|Title||Comparison Between Single and Combined Clinical Postural Stability Tests in Individuals With and Without Chronic Ankle Instability.|
|Publication Type||Journal Article|
|Year of Publication||2017|
|Authors||Ko, J, Rosen, AB, Brown, CN|
|Journal||Clin J Sport Med|
|Date Published||2017 Jul|
|Keywords||Ankle Injuries, Ankle Joint, Cross-Sectional Studies, Exercise Test, Female, Humans, Joint Instability, Male, Postural Balance, Self Report, Young Adult|
OBJECTIVE: To determine if a single or/and combined clinical tests match group membership based on self-reported ankle function.
SETTING: Biomechanics Laboratory.
PARTICIPANTS: From participants, 58 meeting inclusion/exclusion criteria were divided into a chronic ankle instability (CAI) group (n = 25) who reported ≤25 on the Cumberland Ankle Instability Tool (CAIT) and a history of moderate-severe ankle sprain(s) and a control group (n = 33) who reported ≥29 on the CAIT and no history of ankle sprain(s).
INTERVENTIONS: Participants completed the following clinical tests: Foot Lift Test (FLT), the Star Excursion Balance Test (SEBT), the Single-Leg Hop Test (SLHT), and the Time in Balance Test (TIB) in a randomized order. A linear regression model was applied to determine measures that matched ankle group membership.
MAIN OUTCOME MEASURES: The mean of SEBT reach distance was normalized to percentage leg length.

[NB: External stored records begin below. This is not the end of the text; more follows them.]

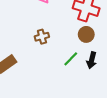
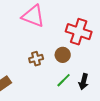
brown circle: (86, 34) -> (63, 55), moved

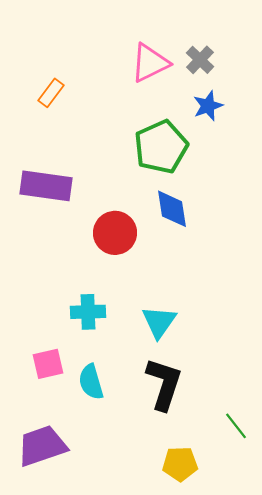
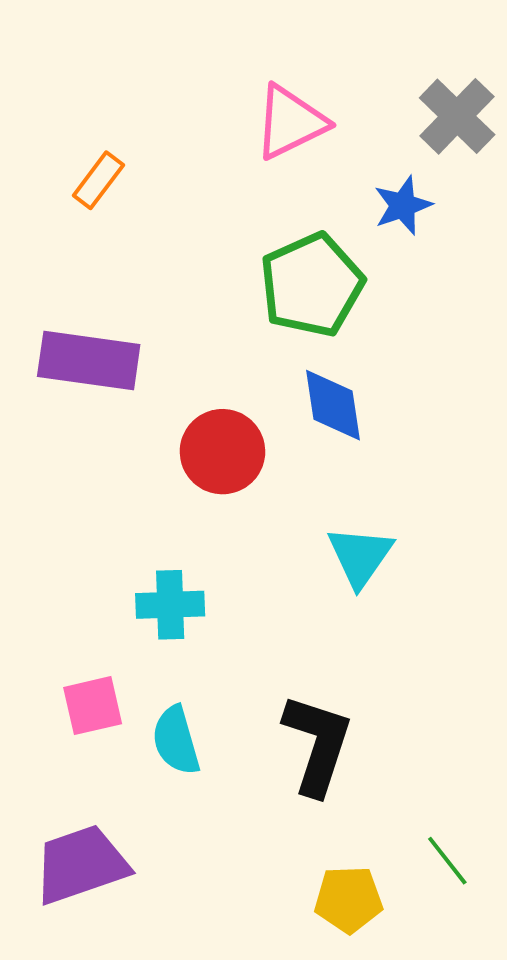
gray cross: (200, 60) -> (457, 116), moved, size x1.4
cyan triangle: (159, 322) -> (360, 556), moved
green line: (236, 426) -> (447, 861), moved

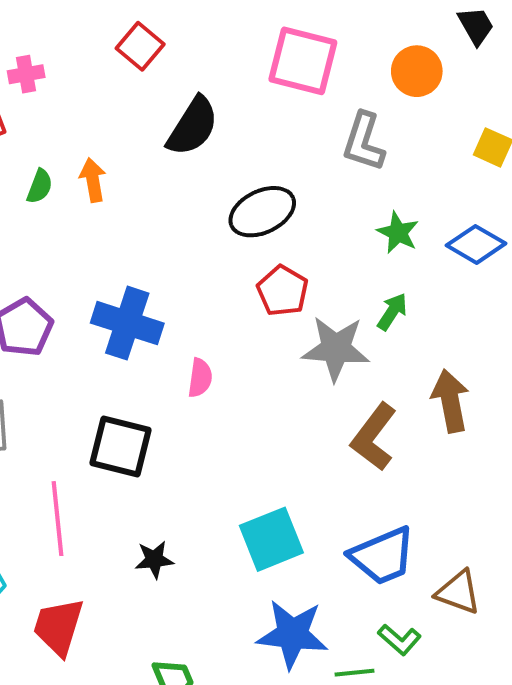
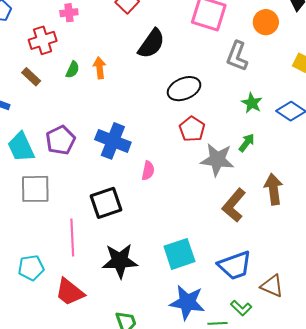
black square: (120, 447) -> (106, 203), turned -36
black star: (154, 560) -> (120, 261), size x1.8
red trapezoid: (58, 627) -> (70, 292), turned -72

The mean of number of errors in the FLT was recorded. The SLHT and TIB were reported as time in seconds, and the means were calculated.

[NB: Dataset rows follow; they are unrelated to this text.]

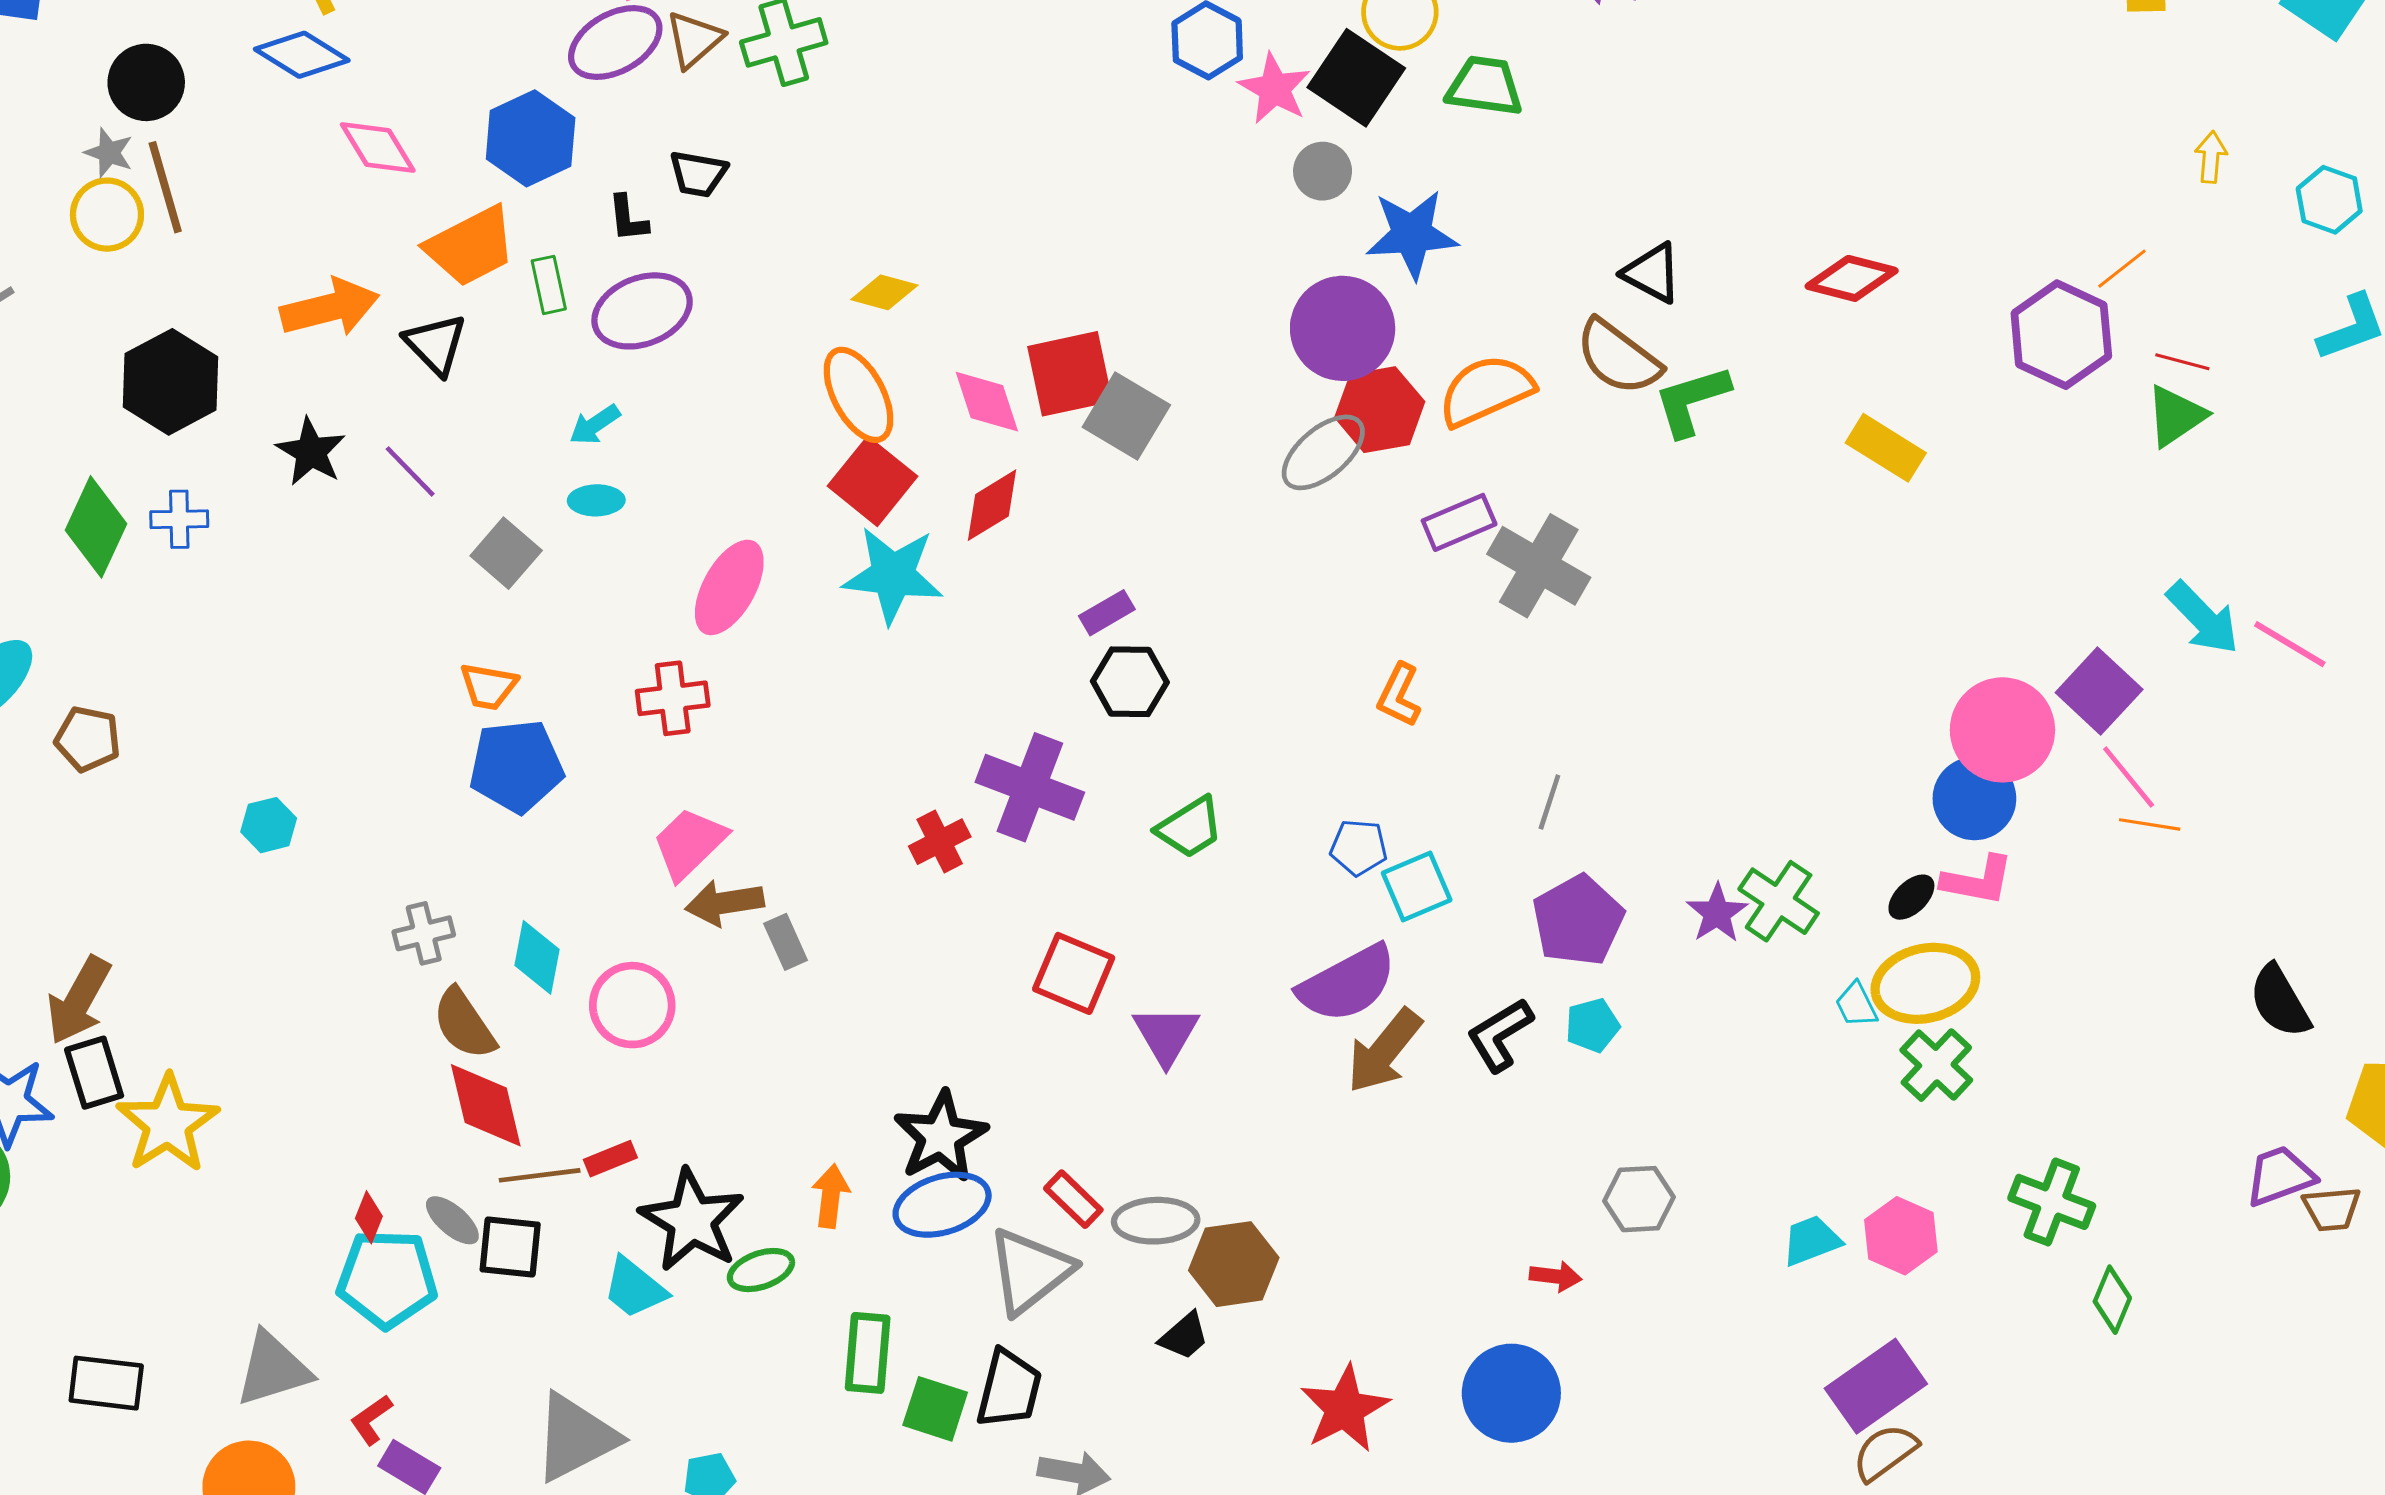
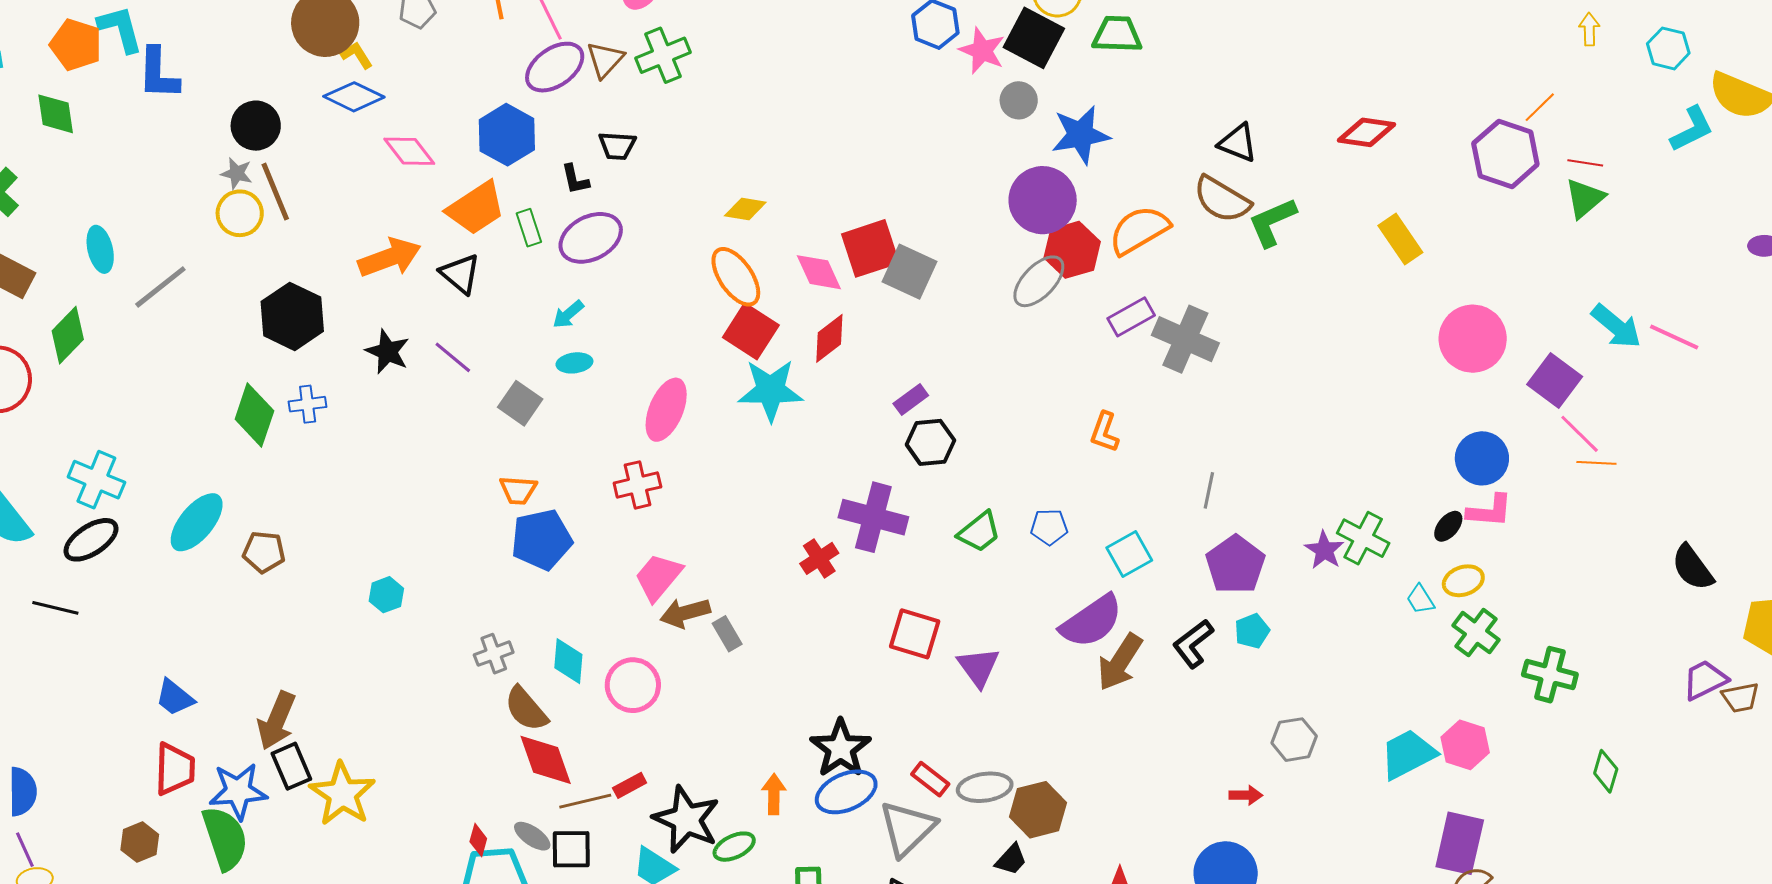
yellow rectangle: (1886, 448) -> (1400, 239), turned 30
pink circle: (2002, 730) -> (1473, 339), moved
blue pentagon: (1359, 847) -> (1049, 527), moved
yellow ellipse: (1925, 983) -> (1463, 581), size x0.6
green cross: (2052, 1202) -> (1550, 675), moved
cyan trapezoid: (1811, 1241) -> (1408, 754), size x1.5
purple rectangle: (1876, 1386) -> (1460, 843), turned -36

RESULTS: The most parsimonious combination of tests (SLHT and SEBT) resulted in correctly matching 70.69% (41/58) of participants into groups, which was significantly better than chance. The multiple correlation coefficients (R value) for combining the SLHT and SEBT was 0.39.
CONCLUSIONS: Using SLHT and SEBT resulted in improved recognition of participants designated into the CAI or control groups. Self-report perception of ankle function provides limited information for clinicians and researchers. Using multiple clinical function tests may be more helpful in determining deficits and intervention effectiveness.